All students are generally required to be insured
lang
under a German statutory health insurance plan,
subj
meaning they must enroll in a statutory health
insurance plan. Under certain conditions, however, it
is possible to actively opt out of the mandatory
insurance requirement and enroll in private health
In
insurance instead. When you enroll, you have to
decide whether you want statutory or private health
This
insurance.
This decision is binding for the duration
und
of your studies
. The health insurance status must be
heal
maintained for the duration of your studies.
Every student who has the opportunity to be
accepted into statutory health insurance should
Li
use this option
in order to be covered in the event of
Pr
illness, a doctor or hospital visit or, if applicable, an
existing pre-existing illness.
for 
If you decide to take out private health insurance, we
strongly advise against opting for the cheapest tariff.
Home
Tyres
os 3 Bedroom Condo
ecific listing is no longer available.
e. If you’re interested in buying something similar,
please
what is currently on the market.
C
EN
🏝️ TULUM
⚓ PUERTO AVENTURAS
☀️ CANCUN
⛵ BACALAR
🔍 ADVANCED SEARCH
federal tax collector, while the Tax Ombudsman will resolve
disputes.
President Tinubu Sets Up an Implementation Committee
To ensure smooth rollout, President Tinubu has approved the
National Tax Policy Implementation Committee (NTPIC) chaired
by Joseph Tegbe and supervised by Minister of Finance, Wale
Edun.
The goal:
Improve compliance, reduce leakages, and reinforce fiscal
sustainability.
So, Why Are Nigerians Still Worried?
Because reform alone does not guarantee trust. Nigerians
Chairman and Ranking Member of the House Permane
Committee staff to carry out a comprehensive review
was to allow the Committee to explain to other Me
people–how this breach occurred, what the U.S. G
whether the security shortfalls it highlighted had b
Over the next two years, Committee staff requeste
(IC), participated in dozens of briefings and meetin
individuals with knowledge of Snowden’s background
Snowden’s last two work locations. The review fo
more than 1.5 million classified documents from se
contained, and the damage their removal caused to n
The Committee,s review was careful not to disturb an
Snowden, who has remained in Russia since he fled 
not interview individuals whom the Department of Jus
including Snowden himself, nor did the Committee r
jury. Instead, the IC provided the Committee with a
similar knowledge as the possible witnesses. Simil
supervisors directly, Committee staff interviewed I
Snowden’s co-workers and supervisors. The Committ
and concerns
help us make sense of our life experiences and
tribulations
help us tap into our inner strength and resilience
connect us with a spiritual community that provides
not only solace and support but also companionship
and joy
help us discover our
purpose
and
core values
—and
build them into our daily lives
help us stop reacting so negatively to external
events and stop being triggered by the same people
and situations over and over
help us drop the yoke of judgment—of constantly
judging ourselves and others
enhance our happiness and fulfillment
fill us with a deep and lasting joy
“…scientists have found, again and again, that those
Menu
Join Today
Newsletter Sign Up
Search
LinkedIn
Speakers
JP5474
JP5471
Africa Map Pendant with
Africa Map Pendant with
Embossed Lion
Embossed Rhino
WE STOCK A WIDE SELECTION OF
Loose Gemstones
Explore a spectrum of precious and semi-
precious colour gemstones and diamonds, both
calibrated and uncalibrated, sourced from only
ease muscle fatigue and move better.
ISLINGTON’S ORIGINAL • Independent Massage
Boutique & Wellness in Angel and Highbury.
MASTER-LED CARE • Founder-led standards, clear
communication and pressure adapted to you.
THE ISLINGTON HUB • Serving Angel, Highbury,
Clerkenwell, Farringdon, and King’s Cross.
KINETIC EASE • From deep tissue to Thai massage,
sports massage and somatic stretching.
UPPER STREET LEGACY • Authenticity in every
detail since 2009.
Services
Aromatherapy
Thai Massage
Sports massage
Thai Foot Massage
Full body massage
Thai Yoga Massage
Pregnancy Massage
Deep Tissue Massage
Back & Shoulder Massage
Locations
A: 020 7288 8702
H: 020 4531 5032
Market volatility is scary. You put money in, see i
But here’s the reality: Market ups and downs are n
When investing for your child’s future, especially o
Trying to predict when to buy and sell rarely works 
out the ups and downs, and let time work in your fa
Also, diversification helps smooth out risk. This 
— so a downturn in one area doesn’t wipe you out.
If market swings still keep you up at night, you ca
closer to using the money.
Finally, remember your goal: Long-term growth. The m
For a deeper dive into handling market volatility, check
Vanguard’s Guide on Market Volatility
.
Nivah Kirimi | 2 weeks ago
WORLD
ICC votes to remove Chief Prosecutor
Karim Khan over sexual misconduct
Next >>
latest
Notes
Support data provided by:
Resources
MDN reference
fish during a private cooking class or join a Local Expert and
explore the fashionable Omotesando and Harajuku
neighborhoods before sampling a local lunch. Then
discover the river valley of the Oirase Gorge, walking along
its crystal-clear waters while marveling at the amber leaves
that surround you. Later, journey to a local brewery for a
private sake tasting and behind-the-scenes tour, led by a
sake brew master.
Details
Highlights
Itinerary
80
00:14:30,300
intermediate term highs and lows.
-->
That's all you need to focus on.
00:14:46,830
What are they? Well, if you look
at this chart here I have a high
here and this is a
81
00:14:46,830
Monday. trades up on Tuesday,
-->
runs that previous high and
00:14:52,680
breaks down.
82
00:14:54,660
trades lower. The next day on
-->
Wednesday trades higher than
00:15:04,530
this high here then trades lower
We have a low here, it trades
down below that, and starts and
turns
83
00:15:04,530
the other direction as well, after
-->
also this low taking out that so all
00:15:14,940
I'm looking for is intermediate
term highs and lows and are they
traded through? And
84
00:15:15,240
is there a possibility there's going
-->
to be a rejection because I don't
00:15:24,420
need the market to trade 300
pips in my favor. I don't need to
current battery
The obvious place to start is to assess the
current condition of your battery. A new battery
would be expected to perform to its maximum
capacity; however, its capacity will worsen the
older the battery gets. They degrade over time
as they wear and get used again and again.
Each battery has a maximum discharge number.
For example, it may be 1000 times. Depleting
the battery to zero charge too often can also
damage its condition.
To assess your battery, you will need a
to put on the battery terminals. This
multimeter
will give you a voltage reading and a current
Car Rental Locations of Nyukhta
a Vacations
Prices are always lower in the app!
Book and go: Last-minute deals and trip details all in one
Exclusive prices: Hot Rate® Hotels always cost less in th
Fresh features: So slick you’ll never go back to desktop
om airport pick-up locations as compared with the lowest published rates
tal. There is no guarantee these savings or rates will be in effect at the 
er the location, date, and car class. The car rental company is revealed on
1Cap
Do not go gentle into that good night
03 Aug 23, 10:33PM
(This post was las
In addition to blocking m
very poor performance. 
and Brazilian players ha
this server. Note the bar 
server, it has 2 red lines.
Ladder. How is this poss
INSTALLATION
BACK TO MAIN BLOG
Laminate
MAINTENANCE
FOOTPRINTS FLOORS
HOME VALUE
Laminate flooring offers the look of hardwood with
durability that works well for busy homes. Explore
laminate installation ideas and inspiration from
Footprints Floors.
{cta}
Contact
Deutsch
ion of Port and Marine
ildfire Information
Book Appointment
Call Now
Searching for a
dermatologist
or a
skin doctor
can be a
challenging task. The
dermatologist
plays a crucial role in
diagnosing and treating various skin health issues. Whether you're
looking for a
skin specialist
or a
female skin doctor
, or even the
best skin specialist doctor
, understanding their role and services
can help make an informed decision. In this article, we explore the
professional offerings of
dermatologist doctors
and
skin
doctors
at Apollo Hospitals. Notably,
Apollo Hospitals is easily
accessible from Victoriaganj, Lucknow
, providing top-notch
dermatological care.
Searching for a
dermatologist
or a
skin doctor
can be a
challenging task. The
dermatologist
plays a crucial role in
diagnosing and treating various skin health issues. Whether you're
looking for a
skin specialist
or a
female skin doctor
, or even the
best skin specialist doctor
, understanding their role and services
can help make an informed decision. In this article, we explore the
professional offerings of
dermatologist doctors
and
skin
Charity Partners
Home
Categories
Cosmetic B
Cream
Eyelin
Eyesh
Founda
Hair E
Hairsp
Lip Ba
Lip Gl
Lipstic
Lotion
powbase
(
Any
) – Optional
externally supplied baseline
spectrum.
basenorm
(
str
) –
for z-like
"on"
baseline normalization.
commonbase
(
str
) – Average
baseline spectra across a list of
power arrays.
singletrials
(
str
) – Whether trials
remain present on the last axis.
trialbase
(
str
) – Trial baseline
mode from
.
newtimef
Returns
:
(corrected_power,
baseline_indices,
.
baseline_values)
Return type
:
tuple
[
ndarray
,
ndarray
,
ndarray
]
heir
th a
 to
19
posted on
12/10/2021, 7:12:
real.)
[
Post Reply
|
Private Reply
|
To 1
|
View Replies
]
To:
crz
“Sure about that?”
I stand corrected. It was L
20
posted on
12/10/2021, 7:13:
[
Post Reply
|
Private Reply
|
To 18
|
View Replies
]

ACTION ITEM -> Nothing but the lines from the one with "ion of Port and Marine" through the final line of the data above should be output, exactly as written.

EXERCISE ANSWER ->
ion of Port and Marine
ildfire Information
Book Appointment
Call Now
Searching for a
dermatologist
or a
skin doctor
can be a
challenging task. The
dermatologist
plays a crucial role in
diagnosing and treating various skin health issues. Whether you're
looking for a
skin specialist
or a
female skin doctor
, or even the
best skin specialist doctor
, understanding their role and services
can help make an informed decision. In this article, we explore the
professional offerings of
dermatologist doctors
and
skin
doctors
at Apollo Hospitals. Notably,
Apollo Hospitals is easily
accessible from Victoriaganj, Lucknow
, providing top-notch
dermatological care.
Searching for a
dermatologist
or a
skin doctor
can be a
challenging task. The
dermatologist
plays a crucial role in
diagnosing and treating various skin health issues. Whether you're
looking for a
skin specialist
or a
female skin doctor
, or even the
best skin specialist doctor
, understanding their role and services
can help make an informed decision. In this article, we explore the
professional offerings of
dermatologist doctors
and
skin
Charity Partners
Home
Categories
Cosmetic B
Cream
Eyelin
Eyesh
Founda
Hair E
Hairsp
Lip Ba
Lip Gl
Lipstic
Lotion
powbase
(
Any
) – Optional
externally supplied baseline
spectrum.
basenorm
(
str
) –
for z-like
"on"
baseline normalization.
commonbase
(
str
) – Average
baseline spectra across a list of
power arrays.
singletrials
(
str
) – Whether trials
remain present on the last axis.
trialbase
(
str
) – Trial baseline
mode from
.
newtimef
Returns
:
(corrected_power,
baseline_indices,
.
baseline_values)
Return type
:
tuple
[
ndarray
,
ndarray
,
ndarray
]
heir
th a
 to
19
posted on
12/10/2021, 7:12:
real.)
[
Post Reply
|
Private Reply
|
To 1
|
View Replies
]
To:
crz
“Sure about that?”
I stand corrected. It was L
20
posted on
12/10/2021, 7:13:
[
Post Reply
|
Private Reply
|
To 18
|
View Replies
]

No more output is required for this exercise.